Andréa Bensaid (Eskimoz) "Eskimoz aimerait devenir la première licorne française à ne jamais avoir levé des fonds"

Le CEO de l'agence SEO détaille sa stratégie et fait le point sur les tendances du marketing digital. Au menu : l'IA avec modération et l'UGC comme avenir de la publicité sociale.

JDN. Vous analysez avec beaucoup de prudence l'emploi de l'intelligence artificielle dans les rédactionnel web. Pourquoi ?

Andréa Bensaid est le fondateur et CEO d'Eskimoz. © Eskimoz

Andréa Bensaid. Le grand public découvre le potentiel de l'intelligence artificielle pour le rédactionnel avec OpenAI et ChatGPT-3, outil qui commence en effet à procurer des résultats très intéressants. Beaucoup de gens vont cependant se précipiter sur ces nouvelles technologies pour générer automatiquement leurs contenus web. Mais sans une utilisation modérée de ces outils, ces personnes risquent gros. La raison est que l'algorithme de Google est suffisamment fin pour détecter la différence entre un contenu produit par un humain et un article fait par l'intelligence artificielle. Les sites ayant abusé de l'intelligence artificielle pourraient être pénalisés par Google. Il faut donc s'en servir à bon escient, en retravaillant le contenu avec de vrais rédacteurs et de l'originalité.

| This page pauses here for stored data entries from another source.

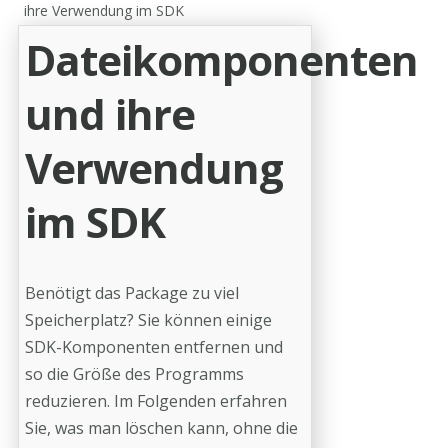
ihre Verwendung im SDK
Dateikomponenten
und ihre
Verwendung
im SDK
Benötigt das Package zu viel
Speicherplatz? Sie können einige
SDK-Komponenten entfernen und
so die Größe des Programms
reduzieren. Im Folgenden erfahren
Sie, was man löschen kann, ohne die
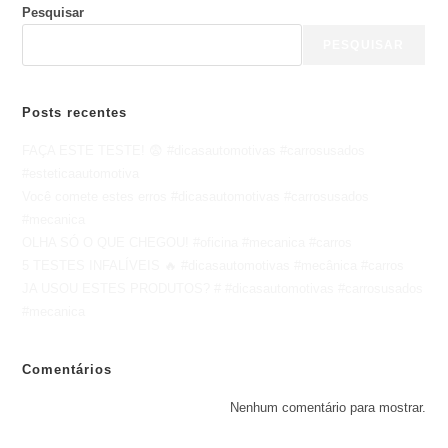
Pesquisar
PESQUISAR
Posts recentes
FAÇA ESTE TESTE! 😨 #dicasautomotivas #carrosusados
#esteticaautomotiva
Você comete estes erros #dicasautomotivas #carrosusados
#mecanica
OLHA SÓ O QUE CHEGOU! #oficina #mecanica #carros
5 TESTES INFALÍVEIS 🔥 #dicasautomotivas #mecânica #carros
JA USOU ESTES PRODUTOS? # #dicasautomotivas #carrosusados
#mecanica
Comentários
Nenhum comentário para mostrar.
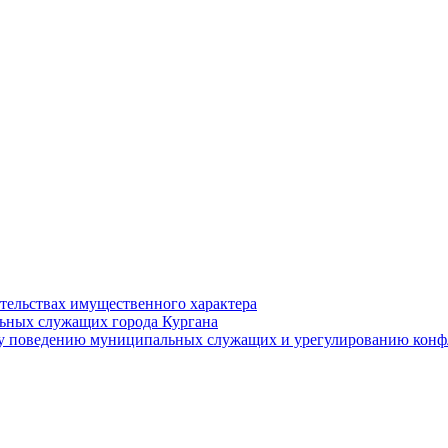
ательствах имущественного характера
ьных служащих города Кургана
у поведению муниципальных служащих и урегулированию конфл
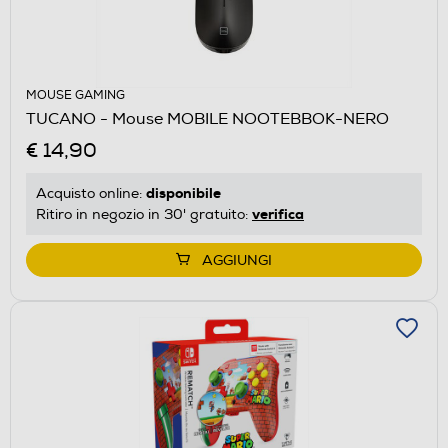
MOUSE GAMING
TUCANO - Mouse MOBILE NOOTEBBOK-NERO
€ 14,90
disponibile
Acquisto online:
verifica
Ritiro in negozio in 30' gratuito:
AGGIUNGI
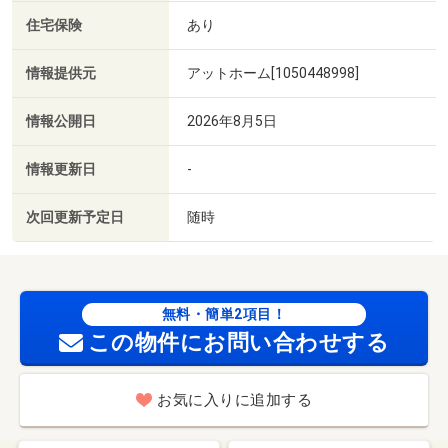
住宅保険
あり
情報提供元
アットホーム[1050448998]
情報公開日
2026年8月5日
情報更新日
-
次回更新予定日
随時
無料・簡単2項目！
この物件にお問い合わせする
お気に入りに追加する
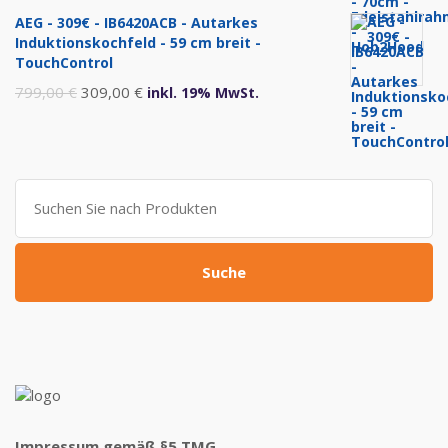
Preis
Preis
AEG - 309€ - IB6420ACB - Autarkes
war:
ist:
Induktionskochfeld - 59 cm breit -
999,00 €
469,00 €.
TouchControl
Ursprünglicher
Aktueller
799,00
€
309,00
€
inkl. 19% MwSt.
Preis
Preis
war:
ist:
799,00 €
309,00 €.
Suche
nach:
Suche
Impressum gemäß §5 TMG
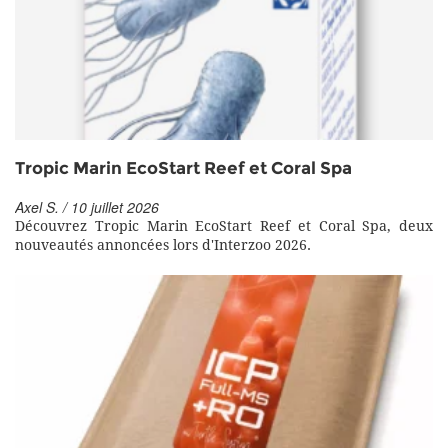
Tropic Marin EcoStart Reef et Coral Spa
Axel S. / 10 juillet 2026
Découvrez Tropic Marin EcoStart Reef et Coral Spa, deux
nouveautés annoncées lors d'Interzoo 2026.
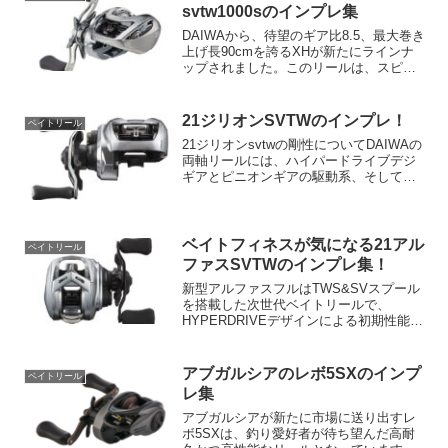
を超える巻き感度...
svtw1000sのインプレ集
DAIWAから、待望のギア比8.5、最大巻き
上げ長90cmを誇るXHが新たにラインナ
ップされました。このリールは、スピー
ディーなルアーピックアップを可能にし
たことでテンポ・リズムが向上し、高効
率なバスへのアプローチを可能としてい
21ジリオンSVTWのインプレ！
ベイトリール
ます。しかし...
21ジリオンsvtwの剛性についてDAIWAの
両軸リールには、ハイパードライブデジ
ギアとピニオンギアの駆動系、そしてハ
イパーアームドハウジングとハイパータ
フクラッチの耐久系があります。これら4
つの最先端テクノロジーが密に連携する
ことで、快適...
ベイトフィネスが気になる21アル
ベイトリール
ファスSVTWのインプレ集！
新型アルファスフルはTWS&SVスプール
を搭載した次世代ベイトリールで、
HYPERDRIVEデザインによる初期性能の
継続を実現。HYPERDRIVEデジギアと
HYPER ARMED HOUSING（Al）によ
り、強度UPと回転フィーリングU...
アブガルシアのレボ5SXのインプ
ベイトリール
レ集
アブガルシアが新たに市場に送り出すレ
ボ5SXは、釣り愛好者が待ち望んだ高耐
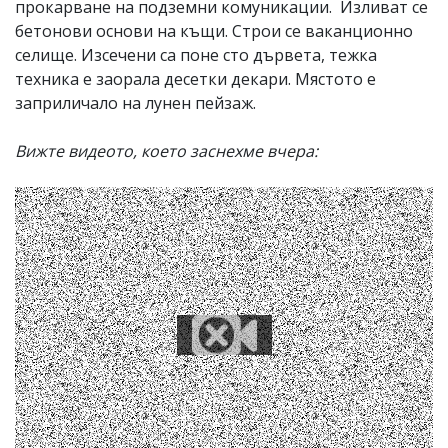
прокарване на подземни комуникации. Изливат се
бетонови основи на къщи. Строи се ваканционно
селище. Изсечени са поне сто дървета, тежка
техника е заорала десетки декари. Мястото е
заприличало на лунен пейзаж.
Вижте видеото, което заснехме вчера:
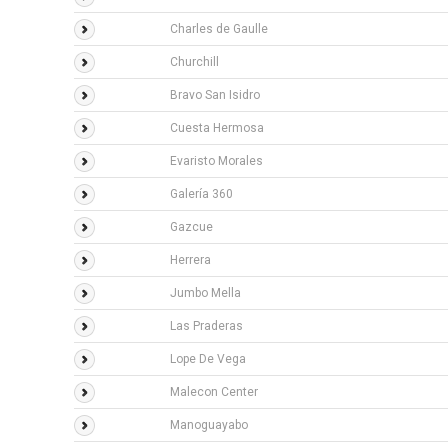
Charles de Gaulle
Churchill
Bravo San Isidro
Cuesta Hermosa
Evaristo Morales
Galería 360
Gazcue
Herrera
Jumbo Mella
Las Praderas
Lope De Vega
Malecon Center
Manoguayabo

Quelle autre tendance forte agite le marketing digital en ce début d'année ?

Nous vivons une époque où le temps d'attention a chuté drastiquement sur les réseaux sociaux. La seule manière pour les marques d'augmenter vraiment leurs chances d'attirer l'attention des utilisateurs, et notamment de la gen Z, est de recourir à l'UGC (user generated content). Ce sont des contenus faits par des micro-influenceurs certes créatifs mais dont le trait commun est leur quasi spontanéité, leur naturalité et leur proximité avec les gens. Les utilisateurs en ont assez des grands influenceurs.

"Les utilisateurs en ont assez des grands influenceurs"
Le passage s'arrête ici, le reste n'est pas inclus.